The entries below must be retyped in full. Keep every word the same.

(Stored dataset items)
>>>>>
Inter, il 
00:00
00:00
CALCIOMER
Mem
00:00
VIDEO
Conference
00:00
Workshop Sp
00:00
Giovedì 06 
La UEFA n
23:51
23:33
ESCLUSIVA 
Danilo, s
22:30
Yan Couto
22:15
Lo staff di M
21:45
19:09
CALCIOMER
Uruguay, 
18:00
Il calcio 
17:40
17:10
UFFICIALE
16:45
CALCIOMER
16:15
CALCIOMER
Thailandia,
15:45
<<<<<
**TASK OUTPUT:**
Inter, il 
00:00
00:00
CALCIOMER
Mem
00:00
VIDEO
Conference
00:00
Workshop Sp
00:00
Giovedì 06 
La UEFA n
23:51
23:33
ESCLUSIVA 
Danilo, s
22:30
Yan Couto
22:15
Lo staff di M
21:45
19:09
CALCIOMER
Uruguay, 
18:00
Il calcio 
17:40
17:10
UFFICIALE
16:45
CALCIOMER
16:15
CALCIOMER
Thailandia,
15:45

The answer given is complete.